マイナス金利、日銀決定会合で問題点の指摘相次ぐ 異例の政府注文も

2016.5.9 10:57

 日銀は9日、3月14~15日開催の金融政策決定会合の議事要旨を公表した。2月に導入した「マイナス金利政策」について、何人かの委員が「足元では負の影響が現れている」との認識を示し、政府出席者からは、分かりやすく発信するよう異例の注文がついた。

 会合では、大多数の委員は金利面での効果は既に現れているとの認識を共有。具体的には、「住宅ローンの金利低下が住宅投資を刺激するほか、借り換えを通じて債務者の金利負担を軽減し、消費にもプラスに働く」との声があった。

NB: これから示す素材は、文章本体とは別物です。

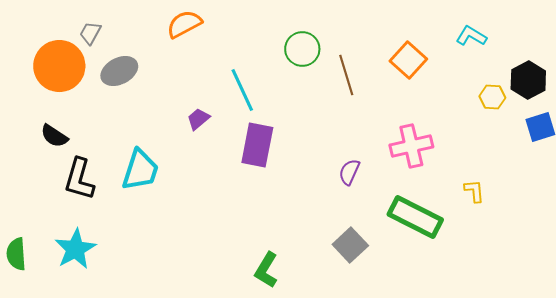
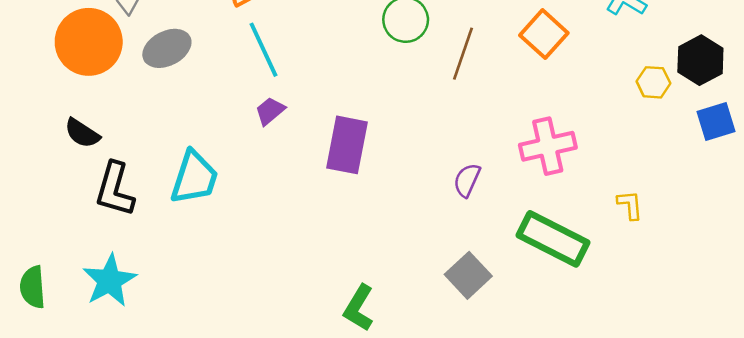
brown line: (346, 75) -> (463, 54), turned 36
cyan line: (242, 90) -> (263, 50), moved

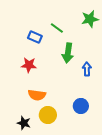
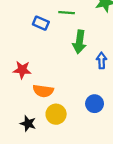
green line: (57, 28) -> (67, 13), turned -32
red star: (29, 65) -> (22, 70), moved

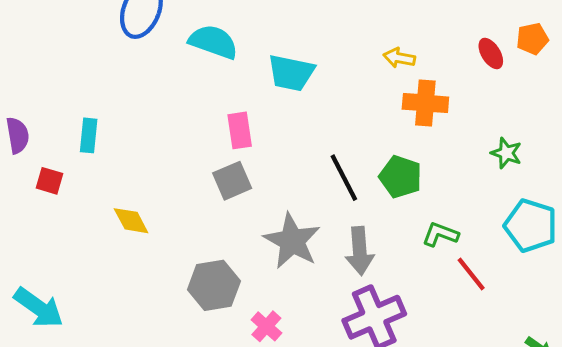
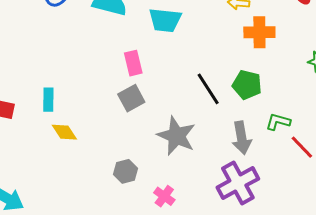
cyan rectangle: (89, 135) -> (48, 100), moved
gray arrow: (360, 251) -> (242, 138), moved
gray hexagon: (214, 285) -> (125, 171), size x0.7

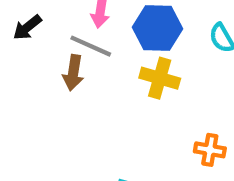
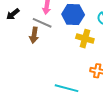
yellow cross: (160, 78) -> (85, 39), moved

 これに対し、マイナス金利に懐疑的な何人かの委員は、金融機関や預金者の不安を招いた▽金融市場の不安定化に拍車をかけた▽国内の投資対象資産が限られる中、期待したポートフォリオ・リバランス(資産構成の見直し)効果につながっていない-などと指摘した。

 また、議決権のないオブザーバーとして出席している内閣府の出席者は、マイナス金利は分かりにくい面もあると指摘した上で、「日銀として分かりやすく発信し、効果が十分発現するよう取り組んでいただきたい」と注文した。政府関係者が、日銀の情報発信のあり方に口を出すのは異例だ。